▶ [Material provided]

——

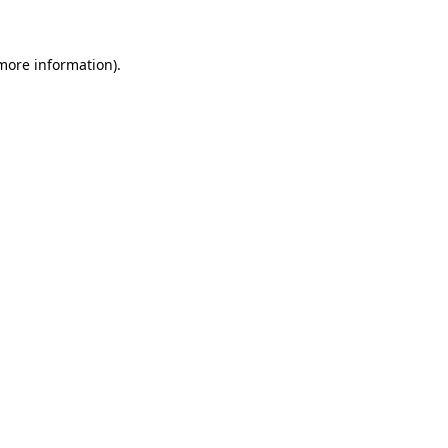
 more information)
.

——

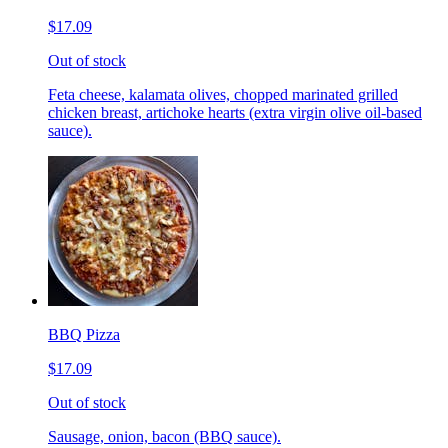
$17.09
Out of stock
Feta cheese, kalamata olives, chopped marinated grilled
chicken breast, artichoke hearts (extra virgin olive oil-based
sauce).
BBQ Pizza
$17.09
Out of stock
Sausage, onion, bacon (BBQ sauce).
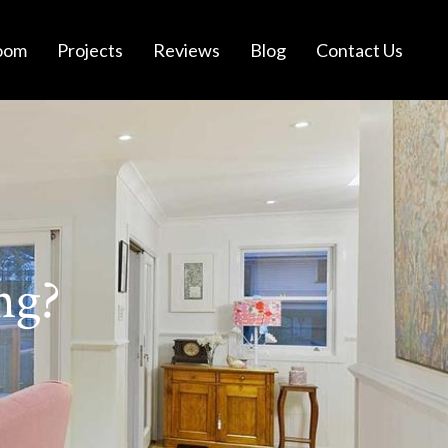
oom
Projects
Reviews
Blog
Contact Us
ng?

——

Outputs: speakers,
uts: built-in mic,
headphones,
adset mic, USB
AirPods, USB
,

——

▶ [Exercise objective]
Find the number of lines in the entries above that hold the string "sauce", and write only that number.

▶ [Solution to this problem]
2